> [EXERCISE PROMPT] Starting at the top of the entries below, set down each line exactly as written, and stop after the line containing "не хватит выделенных".

(Records excerpted from a collection)
__________

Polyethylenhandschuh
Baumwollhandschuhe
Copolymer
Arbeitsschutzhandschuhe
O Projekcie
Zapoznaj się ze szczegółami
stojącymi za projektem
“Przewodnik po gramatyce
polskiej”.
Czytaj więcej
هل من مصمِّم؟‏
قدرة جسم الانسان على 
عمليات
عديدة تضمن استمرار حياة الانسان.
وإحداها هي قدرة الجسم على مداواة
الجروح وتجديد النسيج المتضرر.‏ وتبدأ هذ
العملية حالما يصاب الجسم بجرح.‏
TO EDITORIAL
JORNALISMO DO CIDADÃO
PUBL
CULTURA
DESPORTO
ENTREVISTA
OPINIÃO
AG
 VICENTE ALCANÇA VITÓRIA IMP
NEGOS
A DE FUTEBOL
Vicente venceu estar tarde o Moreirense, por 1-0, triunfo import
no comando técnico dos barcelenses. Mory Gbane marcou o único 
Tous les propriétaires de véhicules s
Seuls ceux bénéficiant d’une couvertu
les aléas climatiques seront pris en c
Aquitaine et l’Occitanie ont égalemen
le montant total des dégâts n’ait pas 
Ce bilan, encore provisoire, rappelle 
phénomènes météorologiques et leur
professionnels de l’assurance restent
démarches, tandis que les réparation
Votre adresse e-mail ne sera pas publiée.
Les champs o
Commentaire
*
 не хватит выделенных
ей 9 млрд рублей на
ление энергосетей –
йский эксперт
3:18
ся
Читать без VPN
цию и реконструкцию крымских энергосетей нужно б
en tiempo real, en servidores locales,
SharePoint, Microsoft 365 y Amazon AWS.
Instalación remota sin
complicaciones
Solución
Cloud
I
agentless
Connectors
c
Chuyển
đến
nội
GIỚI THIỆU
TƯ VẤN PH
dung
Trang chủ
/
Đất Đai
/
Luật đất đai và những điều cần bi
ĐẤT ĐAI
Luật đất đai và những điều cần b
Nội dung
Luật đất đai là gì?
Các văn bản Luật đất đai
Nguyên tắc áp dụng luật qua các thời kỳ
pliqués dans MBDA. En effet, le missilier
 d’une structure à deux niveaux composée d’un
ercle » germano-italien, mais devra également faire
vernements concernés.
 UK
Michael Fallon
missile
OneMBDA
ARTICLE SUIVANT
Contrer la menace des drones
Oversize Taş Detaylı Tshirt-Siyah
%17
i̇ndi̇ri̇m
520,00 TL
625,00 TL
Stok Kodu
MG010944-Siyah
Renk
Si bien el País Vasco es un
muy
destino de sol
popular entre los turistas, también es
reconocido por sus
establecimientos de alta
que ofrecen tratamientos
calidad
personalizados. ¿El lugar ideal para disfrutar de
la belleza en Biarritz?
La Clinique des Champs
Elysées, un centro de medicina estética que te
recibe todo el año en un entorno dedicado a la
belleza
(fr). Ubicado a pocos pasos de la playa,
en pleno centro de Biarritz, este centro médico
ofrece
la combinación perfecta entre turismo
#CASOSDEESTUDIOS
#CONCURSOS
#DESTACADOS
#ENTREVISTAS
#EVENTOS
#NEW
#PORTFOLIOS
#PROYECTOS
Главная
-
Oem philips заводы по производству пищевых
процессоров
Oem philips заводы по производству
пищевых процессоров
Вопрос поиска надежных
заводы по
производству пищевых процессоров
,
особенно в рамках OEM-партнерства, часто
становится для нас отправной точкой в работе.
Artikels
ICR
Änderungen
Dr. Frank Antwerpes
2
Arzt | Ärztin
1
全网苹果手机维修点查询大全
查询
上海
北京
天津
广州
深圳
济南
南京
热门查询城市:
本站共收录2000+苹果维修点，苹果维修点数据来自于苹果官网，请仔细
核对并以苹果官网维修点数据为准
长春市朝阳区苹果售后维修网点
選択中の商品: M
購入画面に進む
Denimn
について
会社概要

__________

> [RESPONSE BOX]
Polyethylenhandschuh
Baumwollhandschuhe
Copolymer
Arbeitsschutzhandschuhe
O Projekcie
Zapoznaj się ze szczegółami
stojącymi za projektem
“Przewodnik po gramatyce
polskiej”.
Czytaj więcej
هل من مصمِّم؟‏
قدرة جسم الانسان على 
عمليات
عديدة تضمن استمرار حياة الانسان.
وإحداها هي قدرة الجسم على مداواة
الجروح وتجديد النسيج المتضرر.‏ وتبدأ هذ
العملية حالما يصاب الجسم بجرح.‏
TO EDITORIAL
JORNALISMO DO CIDADÃO
PUBL
CULTURA
DESPORTO
ENTREVISTA
OPINIÃO
AG
 VICENTE ALCANÇA VITÓRIA IMP
NEGOS
A DE FUTEBOL
Vicente venceu estar tarde o Moreirense, por 1-0, triunfo import
no comando técnico dos barcelenses. Mory Gbane marcou o único 
Tous les propriétaires de véhicules s
Seuls ceux bénéficiant d’une couvertu
les aléas climatiques seront pris en c
Aquitaine et l’Occitanie ont égalemen
le montant total des dégâts n’ait pas 
Ce bilan, encore provisoire, rappelle 
phénomènes météorologiques et leur
professionnels de l’assurance restent
démarches, tandis que les réparation
Votre adresse e-mail ne sera pas publiée.
Les champs o
Commentaire
*
 не хватит выделенных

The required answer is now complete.